Monday, January 11, 2021

God Glue

 

A dear Christian friend told me recently that I was living in fear because I was practicing social distancing and wearing a mask. I responded that I'm not afraid, instead I have compassion on the medical systems and their employees. I want to be sure not to add to the burden they are carrying through this pandemic. I also remain careful because we live among the Jicarilla Apache people, and the Indigenous people of our continent have suffered immense losses due to diseases in the past and present. I will not be responsible for the spread of this disease here on the reservation!

After our conversation, I was musing about how I felt about catching the coronavirus... and about dying. I realized I have very little fear of dying, but I do have concerns about my family. My exact thought was, "I'm the glue that holds this family together." As soon as that thought crossed my mind, I corrected myself. I should not be the glue that holds this family together. God should be.

I'm important in our family, for sure. I'm the one teaching the kids. I'm the one that cooks and cleans (by choice, not by default or pressure!). Brad is important in our family, too. He's the one that makes actual money. He's the one that leads our worship and devotions. But neither of us are what holds our family together.

God holds our family. He holds our family together. He leads us in every part of our lives. God Glue is the important factor. 

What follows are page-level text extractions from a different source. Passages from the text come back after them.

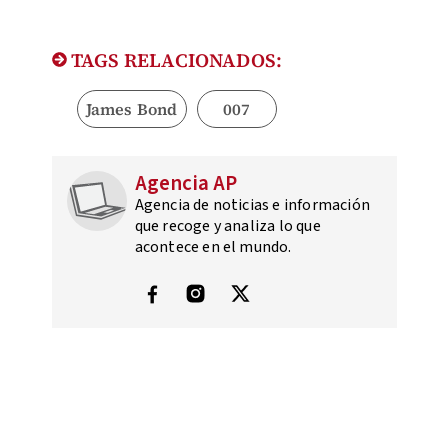
TAGS RELACIONADOS:
James Bond
007
Agencia AP
Agencia de noticias e información
que recoge y analiza lo que
acontece en el mundo.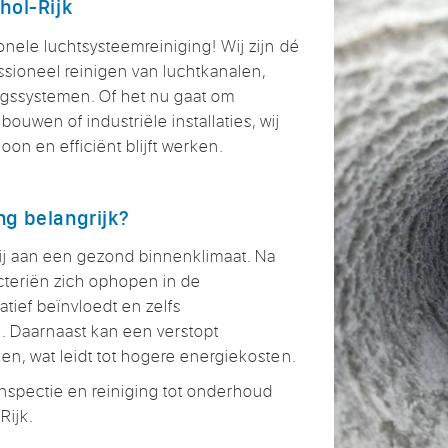
hol-Rijk
onele luchtsysteemreiniging! Wij zijn dé
essioneel reinigen van luchtkanalen,
ngssystemen. Of het nu gaat om
uwen of industriële installaties, wij
on en efficiënt blijft werken.
ng belangrijk?
ij aan een gezond binnenklimaat. Na
acteriën zich ophopen in de
atief beïnvloedt en zelfs
 Daarnaast kan een verstopt
ken, wat leidt tot hogere energiekosten.
inspectie en reiniging tot onderhoud
Rijk.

And I started thinking of ways that we live out what I believe: God's got this. HE is in charge and HE has a wonderful plan for all of our lives. No matter what happens, God will be with each one of us. We are never alone. Never without resources. Never without hope. 

So what do I do with this important fact that I want my children to live by?

1) Tell them! Our kids sometimes ask us what would happen to them if we both died. We always tell them that God has a plan for them. We say that we don't know what the plan is, but God does! He will provide for them in every circumstance. Eternally! (We also have some concrete things in place that the kids know about.)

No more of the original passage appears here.